DATA SHOWN >>
##############################

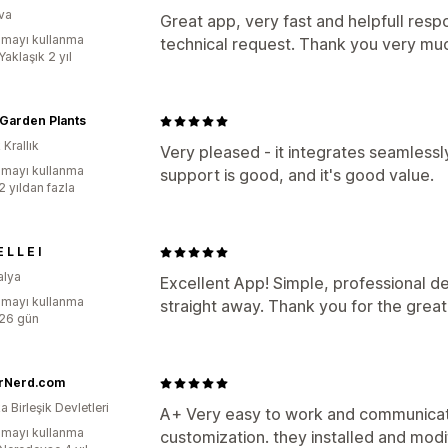
va
Great app, very fast and helpfull res
mayı kullanma
technical request. Thank you very mu
Yaklaşık 2 yıl
Garden Plants
 Krallık
Very pleased - it integrates seamlessl
mayı kullanma
support is good, and it's good value.
2 yıldan fazla
 L L E I
alya
Excellent App! Simple, professional 
mayı kullanma
straight away. Thank you for the great
:26 gün
erNerd.com
 Birleşik Devletleri
A+ Very easy to work and communicate
mayı kullanma
customization. they installed and modif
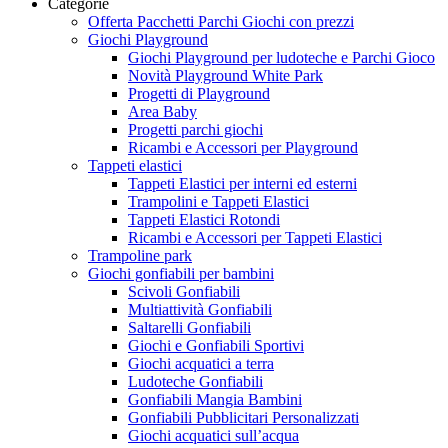
Categorie
Offerta Pacchetti Parchi Giochi con prezzi
Giochi Playground
Giochi Playground per ludoteche e Parchi Gioco
Novità Playground White Park
Progetti di Playground
Area Baby
Progetti parchi giochi
Ricambi e Accessori per Playground
Tappeti elastici
Tappeti Elastici per interni ed esterni
Trampolini e Tappeti Elastici
Tappeti Elastici Rotondi
Ricambi e Accessori per Tappeti Elastici
Trampoline park
Giochi gonfiabili per bambini
Scivoli Gonfiabili
Multiattività Gonfiabili
Saltarelli Gonfiabili
Giochi e Gonfiabili Sportivi
Giochi acquatici a terra
Ludoteche Gonfiabili
Gonfiabili Mangia Bambini
Gonfiabili Pubblicitari Personalizzati
Giochi acquatici sull’acqua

##############################

Set down all the material exactly once more. No pictures.

va
Great app, very fast and helpfull res
mayı kullanma
technical request. Thank you very mu
Yaklaşık 2 yıl
Garden Plants
 Krallık
Very pleased - it integrates seamlessl
mayı kullanma
support is good, and it's good value.
2 yıldan fazla
 L L E I
alya
Excellent App! Simple, professional 
mayı kullanma
straight away. Thank you for the great
:26 gün
erNerd.com
 Birleşik Devletleri
A+ Very easy to work and communicate
mayı kullanma
customization. they installed and modif
Categorie
Offerta Pacchetti Parchi Giochi con prezzi
Giochi Playground
Giochi Playground per ludoteche e Parchi Gioco
Novità Playground White Park
Progetti di Playground
Area Baby
Progetti parchi giochi
Ricambi e Accessori per Playground
Tappeti elastici
Tappeti Elastici per interni ed esterni
Trampolini e Tappeti Elastici
Tappeti Elastici Rotondi
Ricambi e Accessori per Tappeti Elastici
Trampoline park
Giochi gonfiabili per bambini
Scivoli Gonfiabili
Multiattività Gonfiabili
Saltarelli Gonfiabili
Giochi e Gonfiabili Sportivi
Giochi acquatici a terra
Ludoteche Gonfiabili
Gonfiabili Mangia Bambini
Gonfiabili Pubblicitari Personalizzati
Giochi acquatici sull’acqua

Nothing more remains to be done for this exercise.